Find every line below with the word "that". Then give only how many there are.

Exercise data:
=== Section Start ===
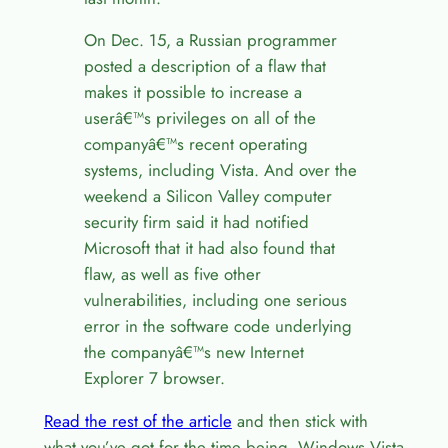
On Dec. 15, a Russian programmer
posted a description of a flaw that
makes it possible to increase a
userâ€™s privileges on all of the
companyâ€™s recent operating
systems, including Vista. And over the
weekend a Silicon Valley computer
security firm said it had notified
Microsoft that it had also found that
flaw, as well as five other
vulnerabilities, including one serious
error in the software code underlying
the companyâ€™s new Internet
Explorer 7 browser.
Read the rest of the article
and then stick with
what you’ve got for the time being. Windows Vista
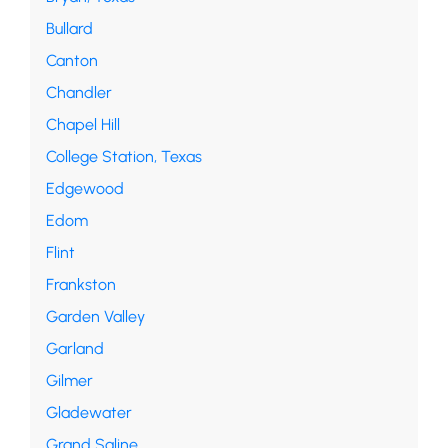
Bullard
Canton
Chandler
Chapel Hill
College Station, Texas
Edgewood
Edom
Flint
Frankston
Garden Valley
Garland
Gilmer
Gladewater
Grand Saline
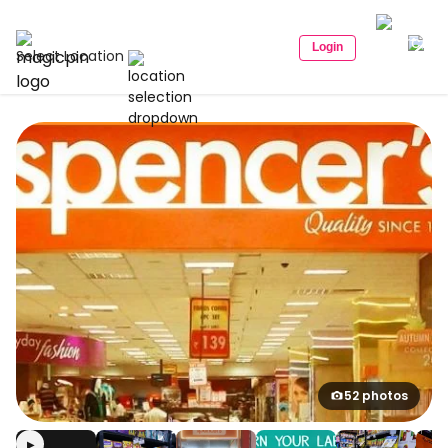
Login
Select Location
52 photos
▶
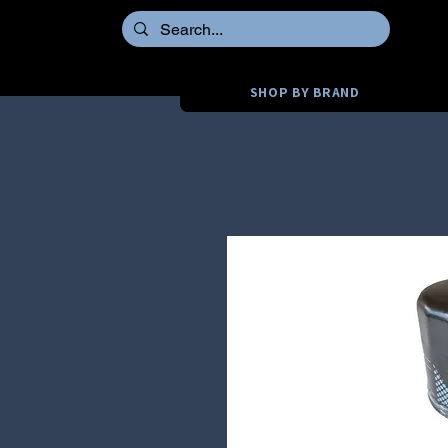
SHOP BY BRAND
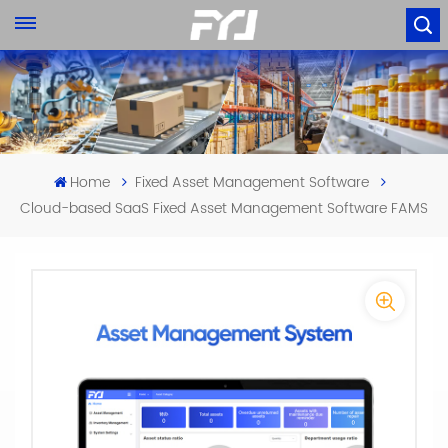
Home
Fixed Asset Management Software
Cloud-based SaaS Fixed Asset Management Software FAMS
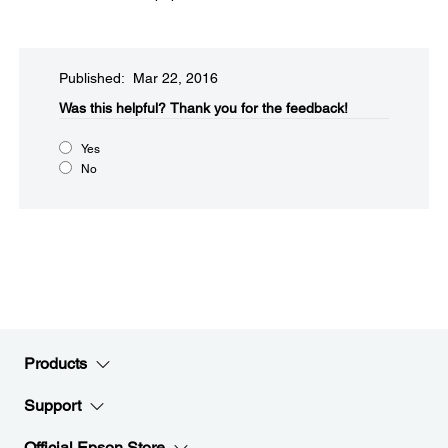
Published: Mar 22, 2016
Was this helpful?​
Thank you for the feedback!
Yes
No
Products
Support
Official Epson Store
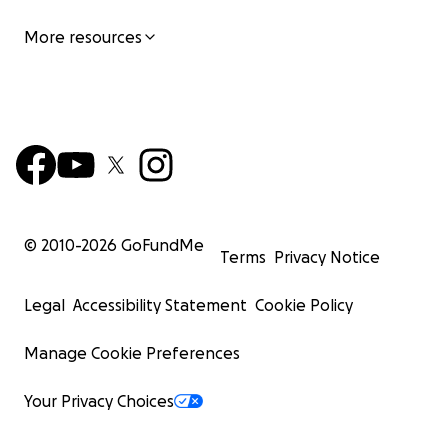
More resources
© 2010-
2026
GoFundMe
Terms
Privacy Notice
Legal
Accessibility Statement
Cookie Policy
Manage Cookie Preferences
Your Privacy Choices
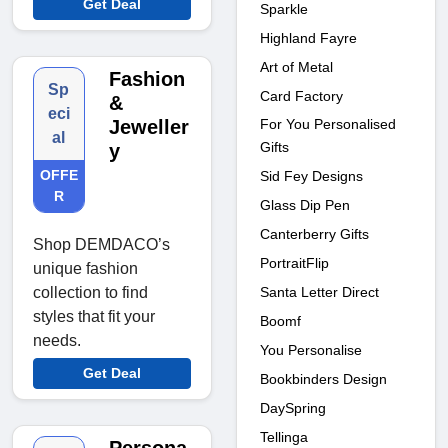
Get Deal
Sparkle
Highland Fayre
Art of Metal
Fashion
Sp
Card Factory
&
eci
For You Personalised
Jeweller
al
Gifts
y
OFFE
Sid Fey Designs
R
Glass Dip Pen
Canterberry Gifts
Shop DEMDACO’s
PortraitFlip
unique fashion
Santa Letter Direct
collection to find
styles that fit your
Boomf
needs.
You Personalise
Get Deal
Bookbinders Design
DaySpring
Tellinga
=== Section End ===
Response to the task: 3